Frankfurt Smart City: Lösungen per App
Der studierte Wirtschaftsinformatiker leitet bei Mainova den Bereich Business Development Smart City. „Wir bieten bundesweit zahlreiche Lösungen an, die wir zusammen mit Start-ups entwickelt haben.“ Mit den angebotenen Apps könnten beispielsweise Kunden aus der Immobilienbranche den Wasserverbrauch und die Heizsysteme ihrer Objekte kontrollieren. Es gebe im Markt zudem Füllstandserkennung von Müllbehältern und Glascontainern. „Und auch das Parkraummanagement kann optimiert werden – unter anderem die Erkennung von Falschparkern.“
„Wir bieten eine breite Palette von Problemlösungen an.
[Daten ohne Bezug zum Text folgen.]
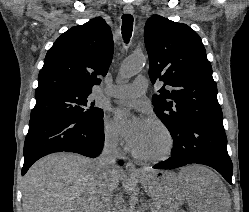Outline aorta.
Instances as JSON below:
<instances>
[{
	"mask_svg": "<svg viewBox=\"0 0 249 212\" xmlns=\"http://www.w3.org/2000/svg\"><path fill=\"white\" fill-rule=\"evenodd\" d=\"M145 62L146 59L142 54H136L128 57L121 65L119 72L120 78L126 79L136 75L145 65ZM128 203L129 207L127 208V212H136V196L134 193L130 194Z\"/></svg>",
	"mask_w": 249,
	"mask_h": 212,
	"instance_id": "762f6f07",
	"label": "aorta"
}]
</instances>
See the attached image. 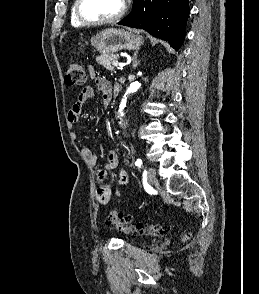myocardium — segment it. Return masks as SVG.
<instances>
[{
	"label": "myocardium",
	"instance_id": "1",
	"mask_svg": "<svg viewBox=\"0 0 259 294\" xmlns=\"http://www.w3.org/2000/svg\"><path fill=\"white\" fill-rule=\"evenodd\" d=\"M82 3L83 0H76L75 4V15L79 22L85 26H100V25H106L111 24L119 21L127 12L128 9V3L127 0H122V7L119 10L117 14H115L112 17L101 19V20H91L86 18L82 13Z\"/></svg>",
	"mask_w": 259,
	"mask_h": 294
}]
</instances>
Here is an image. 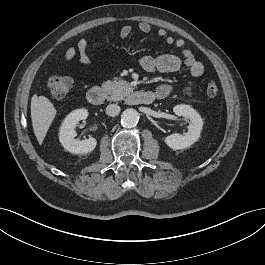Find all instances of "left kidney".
Here are the masks:
<instances>
[{"mask_svg":"<svg viewBox=\"0 0 265 265\" xmlns=\"http://www.w3.org/2000/svg\"><path fill=\"white\" fill-rule=\"evenodd\" d=\"M173 112L177 116H183L190 120L188 131L184 134L169 135L164 141L173 150L186 149L199 139L203 120L199 113L189 105H177L173 108Z\"/></svg>","mask_w":265,"mask_h":265,"instance_id":"1","label":"left kidney"}]
</instances>
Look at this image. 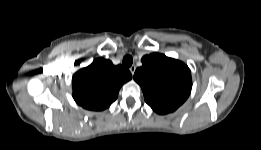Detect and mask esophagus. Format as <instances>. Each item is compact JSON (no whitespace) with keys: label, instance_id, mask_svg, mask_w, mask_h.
Masks as SVG:
<instances>
[{"label":"esophagus","instance_id":"1","mask_svg":"<svg viewBox=\"0 0 261 150\" xmlns=\"http://www.w3.org/2000/svg\"><path fill=\"white\" fill-rule=\"evenodd\" d=\"M135 70H136V66H135V65H132V66L129 68V71L131 72L132 75H134Z\"/></svg>","mask_w":261,"mask_h":150}]
</instances>
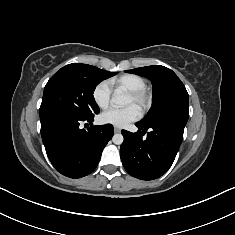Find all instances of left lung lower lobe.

Die Projekte stellen unser Know-how bei Aufbau und Betrieb komplexer technischer Infrastrukturen unter Beweis.“ – Diana Rauhut
Diana Rauhut, als Vorständin der Mainova AG zuständig für die Digitalisierung, ist stolz auf die von ihrem Unternehmen gestaltete Smart City-Plattform. „Sie ist anwenderfreundlich und hat in diesem Jahr den Innovationspreis des Verbands kommunaler Unternehmen erhalten“, teilt sie mit. „Wir bieten eine breite Palette von Problemlösungen an. Die Projekte stellen unser Know-how bei Aufbau und Betrieb komplexer technischer Infrastrukturen unter Beweis.“ Fortlaufend würde mit Partnern Neues für Unternehmen, Regionen und Städte erarbeitet, hebt die studierte Volkswirtin hervor.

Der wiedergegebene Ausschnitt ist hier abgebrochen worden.